Google will be launching its new fiber-based broadband network in Kansas City next week, according to a company blog post.
Google has set up a special page announcing the launch date of July 26. The company didn't provide further details, but on the Web site it says to check back at google.com/fiber on July 26 for the full announcement. You can also sign on to the mailing list to be alerted when the announcement is made.
The blog GigaOm said in an item about the Google post that invitations had been sent out for a launch event next Thursday in Kansas City, Kan., where the network is being built. According to GigaOm the invitation reads, "We would like to invite you to a special announcement about Google Fiber and the next chapter of the Internet."
Google, which announced the project in February 2010, began construction of the network backbone in February. The company had said it expected to launch the network this summer.
The idea behind Google Fiber is for the company to build a commercial fiber-based high-speed broadband network that Google and others can use to test new business models and applications that need very fast connections -- upward of 1Gbps. Thousands of cities competed to be the home of the future network. And Kansas City won.

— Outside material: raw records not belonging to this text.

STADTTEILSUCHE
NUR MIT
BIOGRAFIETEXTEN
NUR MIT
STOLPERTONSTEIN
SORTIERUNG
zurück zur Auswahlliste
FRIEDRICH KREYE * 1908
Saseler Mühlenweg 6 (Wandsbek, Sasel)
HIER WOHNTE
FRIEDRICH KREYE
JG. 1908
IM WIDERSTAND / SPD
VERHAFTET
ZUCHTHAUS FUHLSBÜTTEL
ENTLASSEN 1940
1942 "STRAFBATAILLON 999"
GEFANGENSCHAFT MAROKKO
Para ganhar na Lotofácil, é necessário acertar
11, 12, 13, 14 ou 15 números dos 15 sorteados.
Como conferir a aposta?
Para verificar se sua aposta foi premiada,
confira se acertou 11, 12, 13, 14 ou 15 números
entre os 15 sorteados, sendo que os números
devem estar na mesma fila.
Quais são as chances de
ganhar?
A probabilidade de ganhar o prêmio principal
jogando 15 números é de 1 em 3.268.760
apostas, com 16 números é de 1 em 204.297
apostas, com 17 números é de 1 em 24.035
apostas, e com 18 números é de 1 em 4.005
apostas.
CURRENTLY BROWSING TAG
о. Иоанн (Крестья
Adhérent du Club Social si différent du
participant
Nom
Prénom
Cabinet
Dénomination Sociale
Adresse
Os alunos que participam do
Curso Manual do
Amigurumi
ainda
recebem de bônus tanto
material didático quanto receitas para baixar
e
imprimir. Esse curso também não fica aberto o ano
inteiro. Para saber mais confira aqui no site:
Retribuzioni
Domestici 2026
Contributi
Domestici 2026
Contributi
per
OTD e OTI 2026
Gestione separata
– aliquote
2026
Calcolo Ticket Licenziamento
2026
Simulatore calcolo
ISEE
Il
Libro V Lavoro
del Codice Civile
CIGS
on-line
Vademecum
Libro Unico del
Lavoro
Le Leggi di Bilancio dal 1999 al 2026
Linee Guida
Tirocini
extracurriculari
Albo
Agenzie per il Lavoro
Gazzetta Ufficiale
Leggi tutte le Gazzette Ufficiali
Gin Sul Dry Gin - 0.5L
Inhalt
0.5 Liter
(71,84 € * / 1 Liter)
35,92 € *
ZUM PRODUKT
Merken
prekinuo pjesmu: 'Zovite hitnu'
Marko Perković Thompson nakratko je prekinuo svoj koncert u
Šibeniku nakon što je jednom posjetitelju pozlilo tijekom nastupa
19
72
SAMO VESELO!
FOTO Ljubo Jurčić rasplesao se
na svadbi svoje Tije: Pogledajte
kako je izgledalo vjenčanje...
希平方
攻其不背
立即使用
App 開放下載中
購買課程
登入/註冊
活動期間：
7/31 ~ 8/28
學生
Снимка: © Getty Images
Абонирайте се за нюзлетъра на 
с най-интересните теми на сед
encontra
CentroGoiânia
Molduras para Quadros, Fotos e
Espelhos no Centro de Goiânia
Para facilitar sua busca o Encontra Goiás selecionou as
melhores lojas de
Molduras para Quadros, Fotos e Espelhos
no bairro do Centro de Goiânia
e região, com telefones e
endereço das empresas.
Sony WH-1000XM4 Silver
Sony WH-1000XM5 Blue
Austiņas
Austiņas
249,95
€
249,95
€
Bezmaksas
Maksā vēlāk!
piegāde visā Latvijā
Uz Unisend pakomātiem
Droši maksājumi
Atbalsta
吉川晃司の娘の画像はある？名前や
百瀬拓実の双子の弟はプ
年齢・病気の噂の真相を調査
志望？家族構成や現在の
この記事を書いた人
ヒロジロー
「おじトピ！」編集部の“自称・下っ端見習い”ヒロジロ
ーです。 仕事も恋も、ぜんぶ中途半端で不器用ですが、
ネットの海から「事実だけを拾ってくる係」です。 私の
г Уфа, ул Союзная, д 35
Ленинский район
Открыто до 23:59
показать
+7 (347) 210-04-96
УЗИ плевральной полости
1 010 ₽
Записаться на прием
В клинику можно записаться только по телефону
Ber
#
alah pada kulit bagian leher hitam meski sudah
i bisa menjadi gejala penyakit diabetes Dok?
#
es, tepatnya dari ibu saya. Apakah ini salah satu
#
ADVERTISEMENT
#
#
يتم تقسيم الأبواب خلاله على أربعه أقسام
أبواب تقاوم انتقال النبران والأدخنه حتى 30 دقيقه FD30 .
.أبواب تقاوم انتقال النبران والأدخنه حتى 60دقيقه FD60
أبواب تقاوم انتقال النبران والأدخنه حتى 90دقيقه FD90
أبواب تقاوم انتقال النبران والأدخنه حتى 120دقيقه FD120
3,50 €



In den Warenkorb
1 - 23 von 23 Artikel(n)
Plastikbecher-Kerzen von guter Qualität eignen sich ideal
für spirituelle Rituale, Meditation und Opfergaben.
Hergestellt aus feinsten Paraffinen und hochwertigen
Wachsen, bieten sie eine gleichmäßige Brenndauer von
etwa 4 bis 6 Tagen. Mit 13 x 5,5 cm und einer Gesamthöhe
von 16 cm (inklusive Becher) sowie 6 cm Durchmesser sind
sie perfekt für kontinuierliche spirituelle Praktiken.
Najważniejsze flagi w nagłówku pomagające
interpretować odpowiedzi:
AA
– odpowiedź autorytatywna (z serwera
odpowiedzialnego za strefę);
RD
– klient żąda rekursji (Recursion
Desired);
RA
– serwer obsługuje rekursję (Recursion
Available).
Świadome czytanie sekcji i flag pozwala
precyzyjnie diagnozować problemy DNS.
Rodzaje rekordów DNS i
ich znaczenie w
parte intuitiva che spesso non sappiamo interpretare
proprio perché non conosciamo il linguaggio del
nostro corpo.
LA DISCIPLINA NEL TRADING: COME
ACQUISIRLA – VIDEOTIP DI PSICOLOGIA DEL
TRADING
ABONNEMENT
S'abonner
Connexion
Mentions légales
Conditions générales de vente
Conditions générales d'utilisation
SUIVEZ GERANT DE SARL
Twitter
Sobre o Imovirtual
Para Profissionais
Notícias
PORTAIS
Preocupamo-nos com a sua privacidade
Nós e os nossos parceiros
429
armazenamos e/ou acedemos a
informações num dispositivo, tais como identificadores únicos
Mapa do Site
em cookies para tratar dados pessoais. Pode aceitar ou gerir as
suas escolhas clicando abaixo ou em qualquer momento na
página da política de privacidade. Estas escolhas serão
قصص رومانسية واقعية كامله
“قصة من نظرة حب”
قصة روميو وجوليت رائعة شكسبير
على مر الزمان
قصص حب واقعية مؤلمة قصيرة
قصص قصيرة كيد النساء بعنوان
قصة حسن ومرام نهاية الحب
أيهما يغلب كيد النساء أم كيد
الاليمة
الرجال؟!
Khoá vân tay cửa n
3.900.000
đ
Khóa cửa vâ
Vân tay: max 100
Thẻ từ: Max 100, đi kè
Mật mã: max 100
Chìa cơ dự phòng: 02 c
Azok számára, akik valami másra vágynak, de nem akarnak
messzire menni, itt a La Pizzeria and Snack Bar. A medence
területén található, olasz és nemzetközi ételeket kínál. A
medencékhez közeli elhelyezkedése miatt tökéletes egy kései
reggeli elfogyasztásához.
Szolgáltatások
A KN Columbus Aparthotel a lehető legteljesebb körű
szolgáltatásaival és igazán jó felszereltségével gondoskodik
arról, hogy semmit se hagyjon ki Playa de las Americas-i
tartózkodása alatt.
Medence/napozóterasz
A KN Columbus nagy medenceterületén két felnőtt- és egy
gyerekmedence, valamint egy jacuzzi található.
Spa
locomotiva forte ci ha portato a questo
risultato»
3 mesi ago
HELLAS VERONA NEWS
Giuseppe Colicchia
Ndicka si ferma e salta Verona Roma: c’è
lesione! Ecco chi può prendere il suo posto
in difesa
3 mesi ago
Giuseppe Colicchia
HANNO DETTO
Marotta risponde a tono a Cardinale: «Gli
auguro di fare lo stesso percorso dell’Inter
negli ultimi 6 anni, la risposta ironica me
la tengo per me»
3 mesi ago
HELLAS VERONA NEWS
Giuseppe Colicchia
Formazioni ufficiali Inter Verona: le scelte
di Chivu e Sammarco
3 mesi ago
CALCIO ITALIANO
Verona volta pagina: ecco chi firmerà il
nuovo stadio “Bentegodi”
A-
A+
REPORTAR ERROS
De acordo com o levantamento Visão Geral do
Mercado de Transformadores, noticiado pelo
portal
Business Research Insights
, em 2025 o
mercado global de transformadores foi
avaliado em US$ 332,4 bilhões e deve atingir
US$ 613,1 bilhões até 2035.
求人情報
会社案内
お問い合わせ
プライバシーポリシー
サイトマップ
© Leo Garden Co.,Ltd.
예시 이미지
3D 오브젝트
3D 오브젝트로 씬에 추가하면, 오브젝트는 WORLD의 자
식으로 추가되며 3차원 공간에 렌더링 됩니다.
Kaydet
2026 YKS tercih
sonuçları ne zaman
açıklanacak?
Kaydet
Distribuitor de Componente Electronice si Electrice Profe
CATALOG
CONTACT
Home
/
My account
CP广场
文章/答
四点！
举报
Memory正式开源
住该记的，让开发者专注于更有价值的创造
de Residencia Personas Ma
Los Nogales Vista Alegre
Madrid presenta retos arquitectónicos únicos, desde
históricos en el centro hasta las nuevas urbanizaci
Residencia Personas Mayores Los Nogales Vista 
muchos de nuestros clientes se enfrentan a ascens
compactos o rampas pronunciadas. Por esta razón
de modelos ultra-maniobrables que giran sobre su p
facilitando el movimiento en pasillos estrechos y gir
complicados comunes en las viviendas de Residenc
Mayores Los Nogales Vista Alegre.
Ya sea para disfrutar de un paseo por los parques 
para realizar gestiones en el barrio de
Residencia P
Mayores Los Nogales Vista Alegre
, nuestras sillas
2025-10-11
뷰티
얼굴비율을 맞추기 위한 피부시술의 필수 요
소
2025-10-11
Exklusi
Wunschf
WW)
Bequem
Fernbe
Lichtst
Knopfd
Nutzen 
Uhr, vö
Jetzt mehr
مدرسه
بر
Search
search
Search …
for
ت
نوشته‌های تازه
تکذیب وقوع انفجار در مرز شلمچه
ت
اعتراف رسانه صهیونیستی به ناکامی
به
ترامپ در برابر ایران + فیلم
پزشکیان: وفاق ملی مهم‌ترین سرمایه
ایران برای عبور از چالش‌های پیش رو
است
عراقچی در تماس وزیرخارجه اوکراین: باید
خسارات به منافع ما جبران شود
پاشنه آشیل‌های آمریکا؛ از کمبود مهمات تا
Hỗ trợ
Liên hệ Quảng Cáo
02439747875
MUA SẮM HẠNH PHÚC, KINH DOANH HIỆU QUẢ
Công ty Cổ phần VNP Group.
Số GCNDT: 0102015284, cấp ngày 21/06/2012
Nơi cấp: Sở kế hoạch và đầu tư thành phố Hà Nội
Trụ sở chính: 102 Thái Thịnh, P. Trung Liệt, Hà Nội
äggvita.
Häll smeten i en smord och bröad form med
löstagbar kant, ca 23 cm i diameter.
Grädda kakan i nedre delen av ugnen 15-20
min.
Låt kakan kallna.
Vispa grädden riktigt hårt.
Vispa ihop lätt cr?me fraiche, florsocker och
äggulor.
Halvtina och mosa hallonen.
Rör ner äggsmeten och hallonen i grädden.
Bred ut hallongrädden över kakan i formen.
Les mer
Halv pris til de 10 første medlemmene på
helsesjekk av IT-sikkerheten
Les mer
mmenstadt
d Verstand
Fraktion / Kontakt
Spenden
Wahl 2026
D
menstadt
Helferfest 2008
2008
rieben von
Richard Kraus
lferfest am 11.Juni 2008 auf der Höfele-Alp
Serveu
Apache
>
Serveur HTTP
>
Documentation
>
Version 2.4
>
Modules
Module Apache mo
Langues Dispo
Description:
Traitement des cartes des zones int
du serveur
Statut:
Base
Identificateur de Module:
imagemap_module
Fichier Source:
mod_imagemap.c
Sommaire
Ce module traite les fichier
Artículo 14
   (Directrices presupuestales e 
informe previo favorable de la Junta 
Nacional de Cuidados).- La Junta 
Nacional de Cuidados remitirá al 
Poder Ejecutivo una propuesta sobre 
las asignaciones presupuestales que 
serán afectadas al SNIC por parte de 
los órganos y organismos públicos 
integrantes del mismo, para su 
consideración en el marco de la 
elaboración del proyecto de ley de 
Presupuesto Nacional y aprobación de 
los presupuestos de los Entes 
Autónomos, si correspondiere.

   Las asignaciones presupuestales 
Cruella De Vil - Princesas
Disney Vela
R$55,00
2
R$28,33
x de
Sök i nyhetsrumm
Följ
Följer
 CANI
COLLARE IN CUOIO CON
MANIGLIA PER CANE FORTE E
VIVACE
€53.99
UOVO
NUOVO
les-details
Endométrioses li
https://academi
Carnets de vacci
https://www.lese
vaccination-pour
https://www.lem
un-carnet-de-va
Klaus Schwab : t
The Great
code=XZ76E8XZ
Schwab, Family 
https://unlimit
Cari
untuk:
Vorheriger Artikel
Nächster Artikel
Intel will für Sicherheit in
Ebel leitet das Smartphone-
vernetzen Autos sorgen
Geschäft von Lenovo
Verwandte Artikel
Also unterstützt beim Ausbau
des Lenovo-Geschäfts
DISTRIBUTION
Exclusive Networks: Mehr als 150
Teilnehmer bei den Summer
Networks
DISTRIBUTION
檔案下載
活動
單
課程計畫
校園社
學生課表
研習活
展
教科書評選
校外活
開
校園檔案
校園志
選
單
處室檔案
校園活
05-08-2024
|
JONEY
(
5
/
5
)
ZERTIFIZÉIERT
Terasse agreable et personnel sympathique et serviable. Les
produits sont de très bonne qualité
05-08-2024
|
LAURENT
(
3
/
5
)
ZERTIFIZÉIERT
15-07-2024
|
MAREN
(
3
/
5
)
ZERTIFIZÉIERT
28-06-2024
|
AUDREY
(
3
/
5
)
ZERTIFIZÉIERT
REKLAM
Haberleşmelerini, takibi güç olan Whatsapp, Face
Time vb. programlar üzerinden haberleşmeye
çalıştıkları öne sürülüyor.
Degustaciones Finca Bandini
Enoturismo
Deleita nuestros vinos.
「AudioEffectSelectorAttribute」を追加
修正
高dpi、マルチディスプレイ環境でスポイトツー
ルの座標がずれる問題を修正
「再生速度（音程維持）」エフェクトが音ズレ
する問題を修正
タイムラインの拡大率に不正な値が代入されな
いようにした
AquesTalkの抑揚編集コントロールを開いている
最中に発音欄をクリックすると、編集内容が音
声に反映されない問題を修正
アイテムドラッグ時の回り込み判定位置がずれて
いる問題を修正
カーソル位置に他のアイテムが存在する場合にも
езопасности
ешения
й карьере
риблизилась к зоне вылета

Now it looks like Google is ready to put the network into action. Earlier this summer a set-top box displaying the company's logo made it through the Federal Communications Commission's approval process. It's not known how much of the network has been built. In February, Kevin Lo, general manager of Google Access, said the company had begun construction of the network but that Google would initially build out the backbone and then later build the fiber directly to homes and businesses.
Lo described how Google plans to stretch the fiber optic backbone across "Kansas City, Kan., and Kansas City, Mo.," with the expectation of giving residents more than 100 times faster broadband connections than what most Americans experience today.
But building out this new network, which requires streets and other land to be dug up to lay the new fiber, takes time. And it could be many more months before everyone in the surrounding Kansas City area has access to the network.
"At first, we'll focus on building this solid fiber backbone," Lo said. "Then, as soon as we have an infrastructure that is up and running, we'll be able to connect Google Fiber into homes across Kansas City."
Google claims it has no intentions of entering the broadband market in a major way to compete with local providers. Instead, the company has said the network is merely a commercial test bed to see what applications and services are possible with 1Gbps speeds. Still, some believe Google has other motives for building the network.
GigaOm writer Stacey Higginbotham speculates that Google wants to gather data about the true cost of running services, like those offered by Google or Netflix, over broadband networks. Some broadband providers have complained for years that Internet companies, like Google, are getting a "free ride" on their networks. Google's own broadband network should give the company a clearer picture of what those costs truly are, Higginbotham speculates in her post.
Google has not said much about if or where it will deploy similar fiber networks. But there's been speculation that Google may also launch a Google Fiber network in some part of Europe.